When we took up backcountry skiing we were terrified. Fresh out of avalanche safety training, we made our way to the slopes and realized that the strongest lesson we had learned, is that we knew nothing. Nothing.
We have since grown as backcountry skiers, and along with this growth came the development of a risk-reward balance. The more we began to understand. We have grown more accustomed to the risks and developed our own balances between risk and reward. The group I have chosen to ski with though varied in our skill level and personalities have on thing in common. We are big mountain chickens. We run away more often then we reach the top. We jump ship at the first sign of trouble. Quite frankly I feel no shame in doing this.
A few weeks ago our party of 4 had tentatively skinned up into a heavily treed area. The sounds the snow was making were sounds I had never heard before. The amount of cracking and whumping, the sheer size of the settling areas was something I had never experienced before. We ran the hell away. We ran away from some amazing terrain and a *literal* foot of fresh because our risk reward balance was WAY off.
We ended up having an awesome couple of days hiding from avalanches. We convinced my (totally rad) parents to tow us up a fire road behind their SUV, skied down some mountain bike trails and had the best resort day in recent memory. We had a hell of a lot of fun and managed to stay out of any sort of avi terrain.

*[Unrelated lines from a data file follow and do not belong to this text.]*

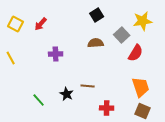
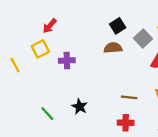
black square: (97, 15) -> (118, 26), moved
yellow square: (16, 24) -> (40, 49), moved, turned 35
brown line: (88, 86) -> (129, 97), moved

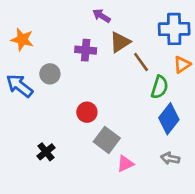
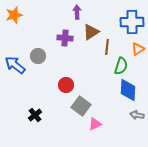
purple arrow: (101, 16) -> (77, 12), turned 56
orange star: (22, 40) -> (14, 15), moved, turned -30
brown line: (141, 62) -> (107, 47), turned 42
blue diamond: (169, 119) -> (128, 90), turned -35
gray arrow: (170, 158) -> (137, 115), moved

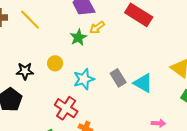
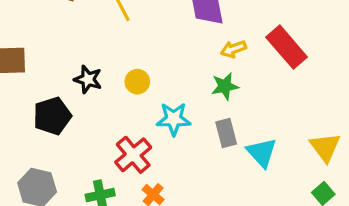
yellow arrow: (97, 27) -> (233, 49), moved
green star: (78, 37) -> (225, 86), moved

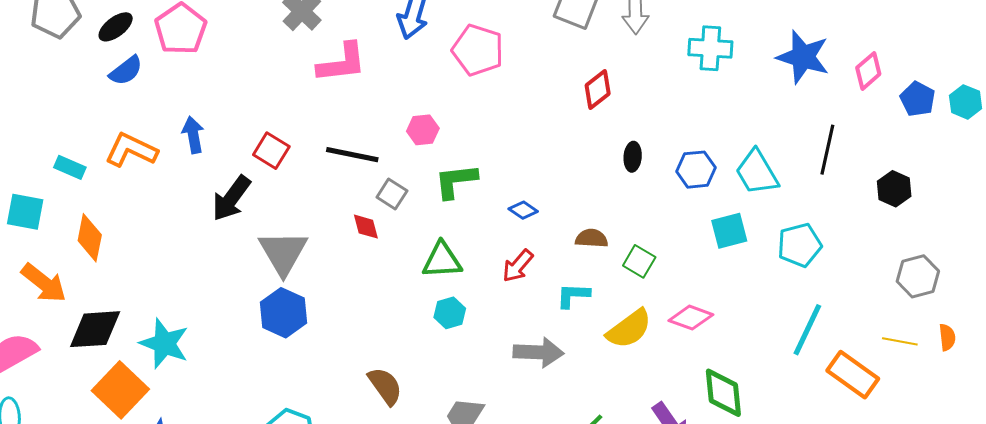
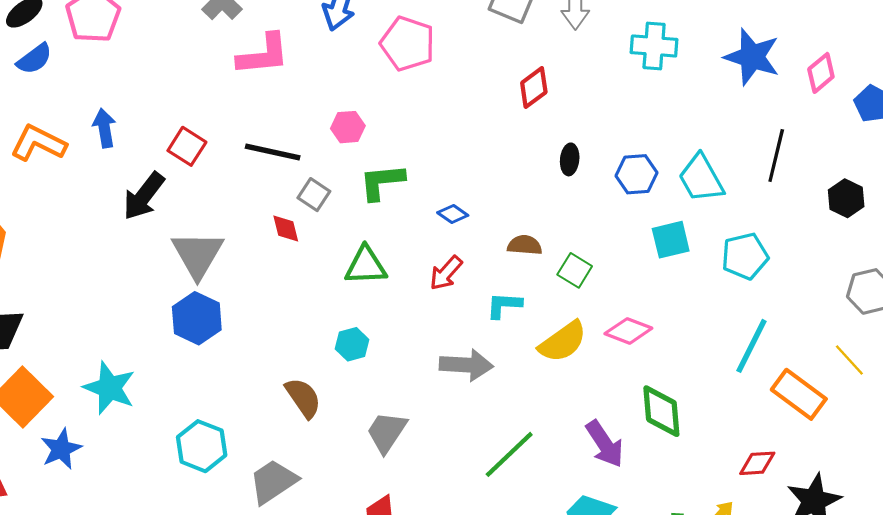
cyan hexagon: (450, 313) -> (352, 344), moved
yellow line: (900, 341) -> (849, 360), turned 36
cyan star: (164, 343) -> (109, 388), moved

Backcountry sports require a serious re-adjustment of expectations on a regular basis. You have to be flexible, and willing to make last minute plans. Beyond all of that, you can’t take it too seriously (unless you’re somehow managing to pull a paycheck off of it). We can all get wrapped up in our plans, and lose sight of what is really important. Maintaining perspective is something that we all have to work on.
This season has been a particularly bad one. Conditions have flip flopped between “ungodly cold” and “trying to kill me”. It’s so easy to get cabin fever and head out in conditions that are less than prime and potentially dangerous. For me and my group, it’s a matter of keeping each others egos in check and coming up with safe places/activities to keep us busy until the hazard subsides.
Personally, my risk reward balance means that I run away a lot, and that’s fine. Other people may have continued up when we turned back and that’s fine too, provided there is an understanding of what risks are being accepted.